Le 969e rassemblement des Mères du Samedi à Istanbul s’est terminé par une intervention brutale de la police, aboutissant à l’arrestation de 26 personnes.

Depuis des décennies, chaque semaines, ces mères courageuses descendent dans la rue pour réclamer justice et vérité sur le sort de leurs proches disparus dans les prisons de l’État turc.

La place Galatasaray à Istanbul a été, une fois de plus, le théâtre d’une violente répression policière à l’encontre des Mères du Samedi. Empêchées de manifester pour attirer l’attention sur les disparitions forcées et demander des comptes aux auteurs de ces crimes, les femmes et leurs soutiens ont été arrêtés. Au total, 26 personnes ont été interpellées et menottées.

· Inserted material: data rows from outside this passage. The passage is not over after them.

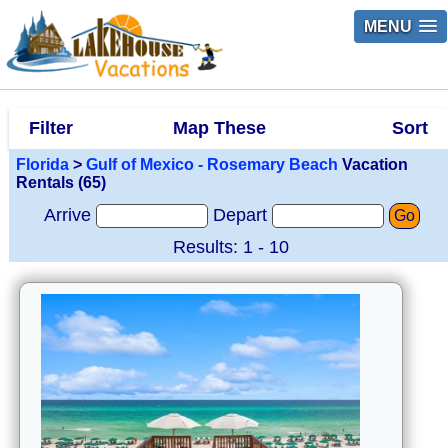
MENU
Filter
Map These
Sort
Florida
>
Gulf of Mexico - Rosemary Beach
Vacation
Rentals (65)
Arrive
Depart
Go
Results: 1 - 10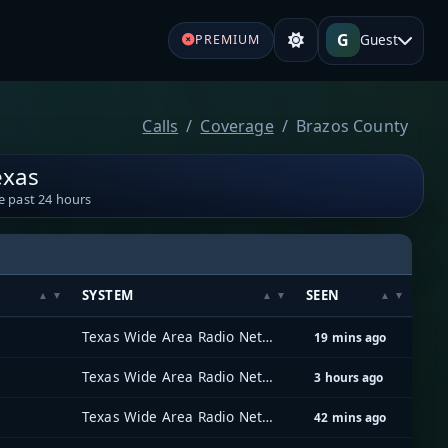
G
Guest
PREMIUM
Calls
Coverage
Brazos County
exas
e past 24 hours
SYSTEM
SEEN
Texas Wide Area Radio Network (TxWARN)
19 mins ago
Texas Wide Area Radio Network (TxWARN)
3 hours ago
Texas Wide Area Radio Network (TxWARN)
42 mins ago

Le mouvement des Mères du Samedi a reçu le soutien de nombreuses personnalités publiques cette semaine, parmi lesquelles l’avocate Eren Keskin, présidente de l’Association des droits de l’homme (IHD), ainsi que les députés du Parti de l’égalité et de la démocratie des peuples (HEDEP) Cengiz Çiçek, Celal Fırat et Özgül Saki. Étaient également présents Ahmet Şık, député du Parti des travailleurs de Turquie (TIP), et Musa Piroğlu, ancien député du Parti démocratique des peuples (HDP).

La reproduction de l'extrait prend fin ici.